#### TASK OBJECTIVE:
Starting at the line that contains "Februari 4, 2026", write out every line through the end of the records below exactly as it appears, and leave out all pictures.

(Saved data entries)
[Start of section]

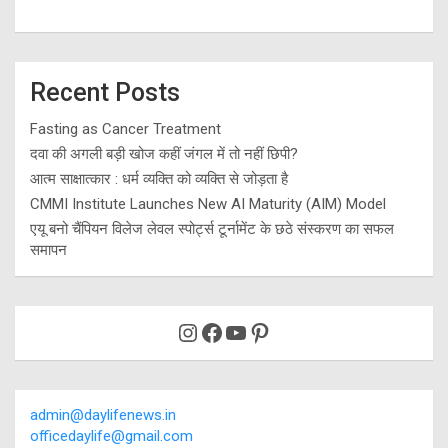
Recent Posts
Fasting as Cancer Treatment
दवा की अगली बड़ी खोज कहीं जंगल में तो नहीं छिपी?
आत्म साक्षात्कार : धर्म व्यक्ति को व्यक्ति से जोड़ता है
CMMI Institute Launches New AI Maturity (AIM) Model
एयू बनो चैंपियन विलेज लेवल स्पोर्ट्स टूर्नामेंट के छठे संस्करण का सफल
समापन
Instagram
Facebook
YouTube
Pinterest
admin@daylifenews.in
officedaylife@gmail.com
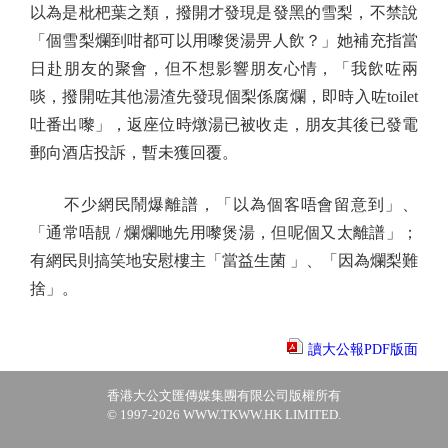
以為是枇杷葉之類，撥開才發現是發黑的雪梨，不禁說
「個雪梨爛到咁都可以用嚟煲湯畀人飲？」她補充指當
日赴朋友的聚會，但不想影響朋友心情，「我飲咗兩
啖，撥開咗其他湯渣先發現個梨係腐爛，即時入咗toilet
吐番出嚟」，返座位時燉湯已被收走，朋友其後已發電
郵向酒店投訴，暫未獲回覆。
不少網民鬧爆離譜，「以為個客唔會留意到」、
「通常唔靚 / 爛爛哋先用嚟煲湯，但呢個又太離譜」；
有網民則搞笑地安慰樓主「當益生菌 」、「因為爛梨難
捨」。
讀大公報PDF版面
香港大公文匯傳媒集團有限公司版權所有
© 1997-2026 WWW.TKWW.HK LIMITED.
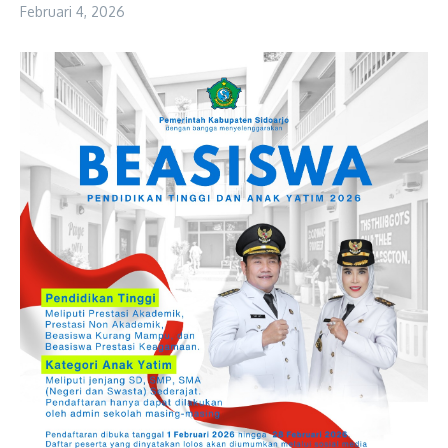
Februari 4, 2026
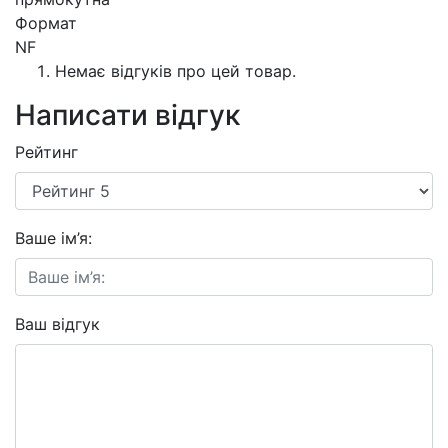
Формат
NF
Немає відгуків про цей товар.
Написати відгук
Рейтинг
Ваше ім’я:
Ваш відгук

[End of section]

#### RESPONSE BOX:
Februari 4, 2026
Формат
NF
Немає відгуків про цей товар.
Написати відгук
Рейтинг
Ваше ім’я:
Ваш відгук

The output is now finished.